Energy drinks on the market such a Rockstar, Monster Rippers, Red Bull, Tesco Blue Spark, and Boost Energy Drink contain that amount of caffeine per 16 ounce (460 ml) can or bottle.

Although the energy drinks consumed by participants were high in caffeine, the researchers say a dosage of caffeine under 400 milligrams should not cause any electrocardiographic changes.

Instead, they think the heart rhythm disturbances are caused by an ingredient or combination of ingredients in the energy drinks.

B-vitamins, amino acid taurine (an amino acid), and glucuronolactone (found in plant gums and connective tissues) are other ingredients commonly used in energy drinks.

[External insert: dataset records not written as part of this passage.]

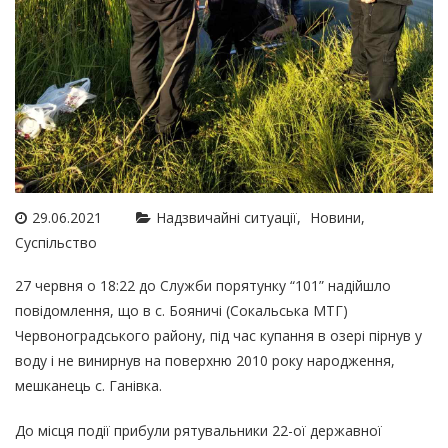
29.06.2021
Надзвичайні ситуації
Новини
Суспільство
27 червня о 18:22 до Служби порятунку “101” надійшло
повідомлення, що в с. Бояничі (Сокальська МТГ)
Червоноградського району, під час купання в озері пірнув у
воду і не винирнув на поверхню 2010 року народження,
мешканець с. Ганівка.
До місця події прибули рятувальники 22-ої державної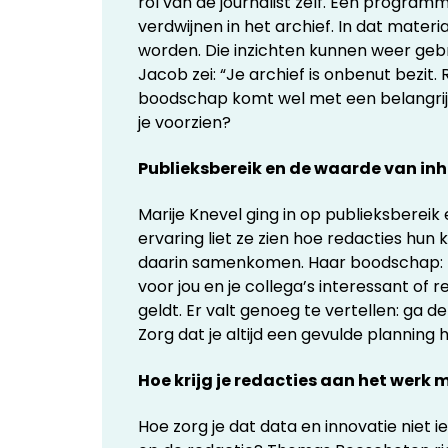
rol van de journalist zelf. Een programm
verdwijnen in het archief. In dat materi
worden. Die inzichten kunnen weer geb
Jacob zei: “Je archief is onbenut bezit
boodschap komt wel met een belangrijk
je voorzien?
Publieksbereik en de waarde van in
Marije Knevel ging in op publieksbereik
ervaring liet ze zien hoe redacties hu
daarin samenkomen. Haar boodschap: kijk
voor jou en je collega’s interessant of r
geldt. Er valt genoeg te vertellen: ga d
Zorg dat je altijd een gevulde planning 
Hoe krijg je redacties aan het werk 
Hoe zorg je dat data en innovatie niet 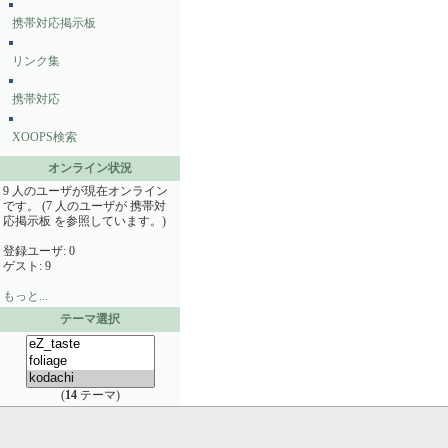
携帯対応掲示板
リンク集
携帯対応
XOOPS検索
オンライン状況
9 人のユーザが現在オンライン
です。 (7 人のユーザが 携帯対
応掲示板 を参照しています。)
登録ユーザ: 0
ゲスト: 9
もっと...
テーマ選択
(
14
テーマ)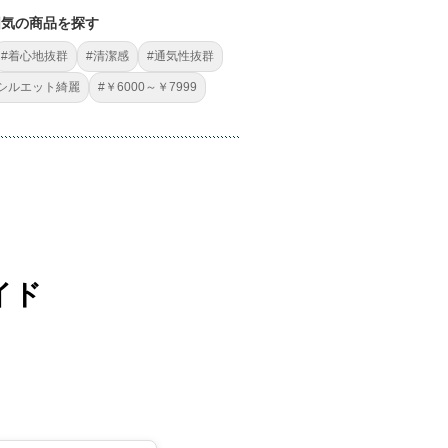
囲気の商品を探す
#着心地抜群
#清潔感
#通気性抜群
#シルエット綺麗
#￥6000～￥7999
イド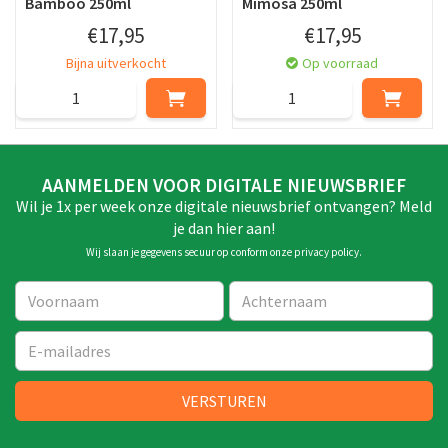
Bamboo 250ml
Mimosa 250ml
€
17
,
95
€
17
,
95
Bijna uitverkocht
Op voorraad
AANMELDEN VOOR DIGITALE NIEUWSBRIEF
Wil je 1x per week onze digitale nieuwsbrief ontvangen? Meld
je dan hier aan!
Wij slaan je gegevens secuur op conform onze
privacy policy
.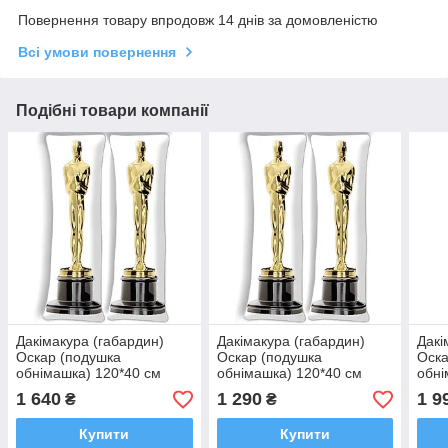
Повернення товару впродовж 14 днів за домовленістю
Всі умови повернення
Подібні товари компанії
Дакімакура (габардин)
Дакімакура (габардин)
Дакі
Оскар (подушка
Оскар (подушка
Оска
обнімашка) 120*40 см
обнімашка) 120*40 см
обні
Габардин, 50*150
Габа
1 640
1 290
1 9
₴
₴
Купити
Купити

Professor Sachin A. Shah, the study’s first author, said:

“We found an association between consuming energy drinks and changes in QT intervals and blood pressure that cannot be attributed to caffeine.

We urgently need to investigate the particular ingredient or combination of ingredients in different types of energy drinks that might explain the findings seen in our clinical trial.”

The study is the largest controlled research of energy drink side-effects in the hearts of healthy people.

Professor  Shah added:

“The public should be aware of the impact of energy drinks on their body especially if they have other underlying health conditions.

Healthcare professionals should advise certain patient populations, for example, people with underlying congenital or acquired long QT syndrome or high blood pressure, to limit or monitor their consumption.”

About the author

Mina Dean is a Nutritionist and Food Scientist. She holds a BSc in Human Nutrition and an MSc in Food Science.


The study was published in Journal of the American Heart Association (Shah et al., 2019).